Não é possível encontrar uma alegria verdadeira e duradoura quando a vida interior se fecha nos seus próprios interesses. Isto impede a escuta de Deus e faz morrer o entusiasmo de se fazer o bem. Um risco que, sublinha o Papa Francisco, pode atingir também aos que creem e praticam a fé. Um cenário que pode ser constatado quando são encontradas pessoas descontentes, ressentidas, amargas e incapacitadas para cultivar sonhos e projetos, necessários para conduzir a vida na direção da sua estatura própria de dom de Deus.
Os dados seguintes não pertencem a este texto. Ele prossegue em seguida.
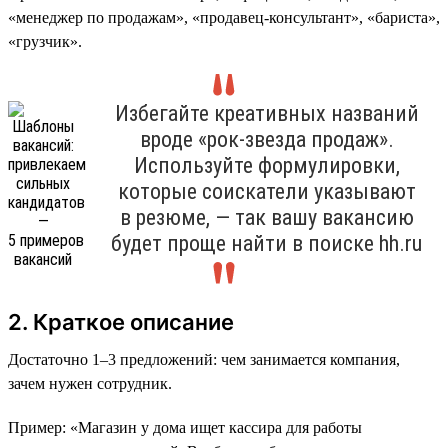
«менеджер по продажам», «продавец-консультант», «бариста»,
«грузчик».
Избегайте креативных названий
вроде «рок-звезда продаж».
Используйте формулировки,
которые соискатели указывают
в резюме, — так вашу вакансию
будет проще найти в поиске hh.ru
2. Краткое описание
Достаточно 1–3 предложений: чем занимается компания,
зачем нужен сотрудник.
Пример: «Магазин у дома ищет кассира для работы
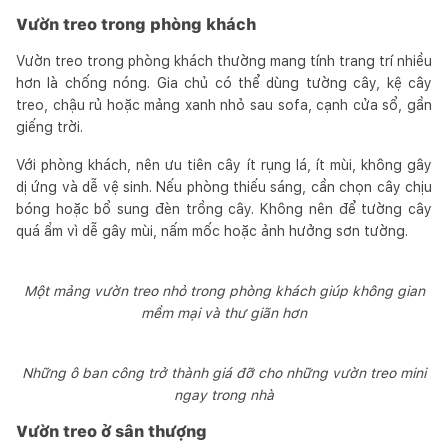
Vườn treo trong phòng khách
Vườn treo trong phòng khách thường mang tính trang trí nhiều
hơn là chống nóng. Gia chủ có thể dùng tường cây, kệ cây
treo, chậu rủ hoặc mảng xanh nhỏ sau sofa, cạnh cửa sổ, gần
giếng trời.
Với phòng khách, nên ưu tiên cây ít rụng lá, ít mùi, không gây
dị ứng và dễ vệ sinh. Nếu phòng thiếu sáng, cần chọn cây chịu
bóng hoặc bổ sung đèn trồng cây. Không nên để tường cây
quá ẩm vì dễ gây mùi, nấm mốc hoặc ảnh hưởng sơn tường.
Một mảng vườn treo nhỏ trong phòng khách giúp không gian
mềm mại và thư giãn hơn
Những ô ban công trở thành giá đỡ cho những vườn treo mini
ngay trong nhà
Vườn treo ở sân thượng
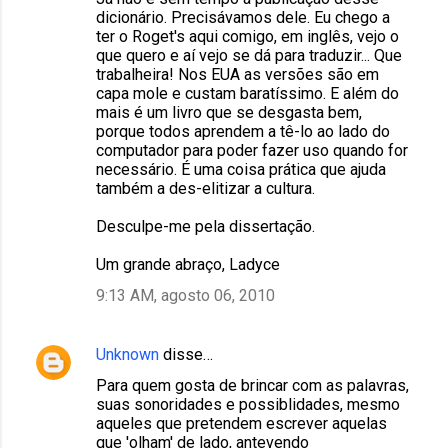
dicionário. Precisávamos dele. Eu chego a
ter o Roget's aqui comigo, em inglês, vejo o
que quero e aí vejo se dá para traduzir... Que
trabalheira! Nos EUA as versões são em
capa mole e custam baratíssimo. E além do
mais é um livro que se desgasta bem,
porque todos aprendem a tê-lo ao lado do
computador para poder fazer uso quando for
necessário. É uma coisa prática que ajuda
também a des-elitizar a cultura.
Desculpe-me pela dissertação.
Um grande abraço, Ladyce
9:13 AM, agosto 06, 2010
Unknown
disse…
Para quem gosta de brincar com as palavras,
suas sonoridades e possiblidades, mesmo
aqueles que pretendem escrever aquelas
que 'olham' de lado, antevendo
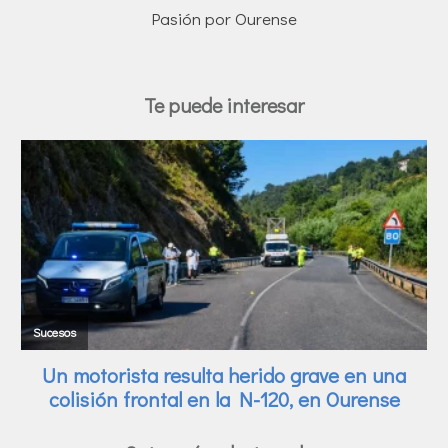
Pasión por Ourense
Te puede interesar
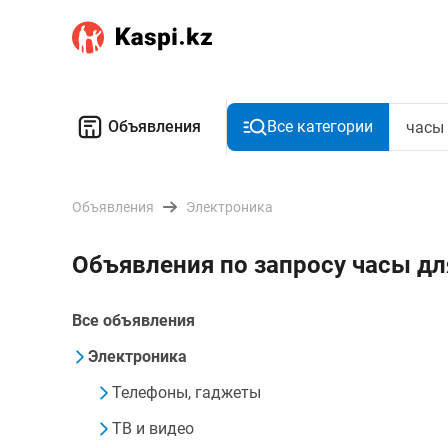
Объявления
Все категории
Объявления
Электроника
Объявления по запросу часы дл
Все объявления
Электроника
Телефоны, гаджеты
ТВ и видео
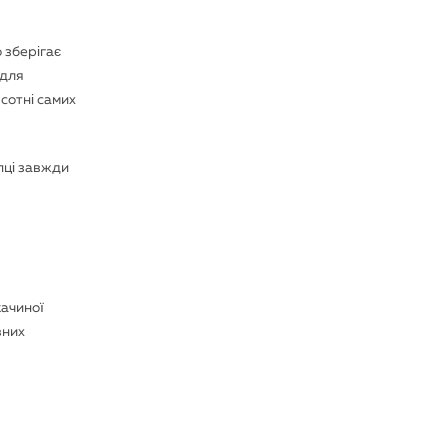
 зберігає
 для
сотні самих
упці завжди
качиної
вних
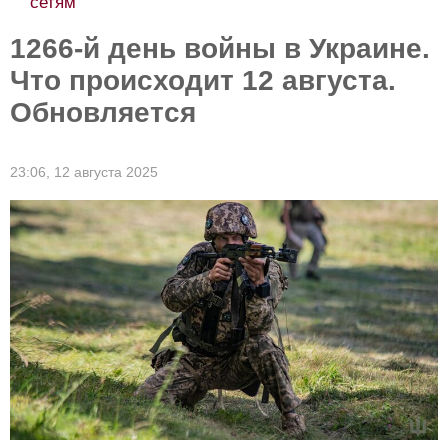
1266-й день войны в Украине.
Что происходит 12 августа.
Обновляется
23:06,
12 августа 2025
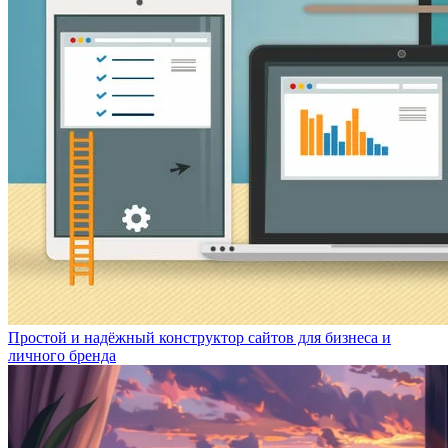
Простой и надёжный конструктор сайтов для бизнеса и
личного бренда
A alegria, necessidade natural do coração humano, expressão de vida vivida com dignidade, vem com o anúncio, conhecimento, experiência e testemunho do Evangelho de Jesus Cristo.
 
A Igreja, que tem a missão de promover a experiência dessa alegria duradoura tem que estar em movimento, isto é, sempre a caminho. Cada membro, tomando a iniciativa de sair e ir ao encontro, deve renunciar às comodidades e acolher o desafio da mudança, da renovação, numa atitude permanente de conversão. É preciso ter coragem de mudar, de ousar novas respostas, em todos os campos da sociedade, dinâmicas e projetos. No caminho contrário, corre-se o risco de se tornar um instrumento inócuo no serviço e no anúncio da fonte inesgotável dessa alegria.
 
Por isso, diz o Papa Francisco, a Igreja está desafiada por uma exigência de renovação improrrogável. Para se adequar a esta necessidade, é preciso reconhecer os muitos desafios postos pelo mundo contemporâneo. A consideração das diferentes culturas urbanas, com um conhecimento mais aprofundado de suas dinâmicas, interesses, linguagens e configurações, tem a propriedade de mostrar o caminho novo que fará a renovação da Igreja. O Papa Francisco sublinha que na atual cultura dominante, o primeiro lugar está ocupado por aquilo que é exterior, imediato, visível, veloz, superficial e provisório. O real dá lugar à aparência. Constata-se uma deterioração de valores culturais, com a assimilação de tendências eticamente fracas. Esse processo de renovação e  trabalhosa tarefa de ajudar o mundo a encontrar no Evangelho a fonte perene de alegria duradoura supõe, sem negociação, a coragem e a perseverança no dizer “não” a uma economia da exclusão, “não” à nova idolatria do dinheiro, que dá ao mercado a força de governar e não  a de servir, gerando perversidades inadmissíveis. “Não” a todo tipo de iniquidade que gera violência, “não” ao egoísmo mesquinho e ao pessimismo estéril.
 
É hora de compreender e testemunhar a dimensão social da fé, como força e instrumento de uma nova “escuta” prioritária dos pobres, trabalhando para respeitar o povo, de muitos rostos e necessidades. Convida-nos o Papa Francisco a buscar, corajosamente, novas configurações organizacionais, institucionais e pessoais, apoiados na certeza daquilo que, luminosamente, está na alegria do Evangelho.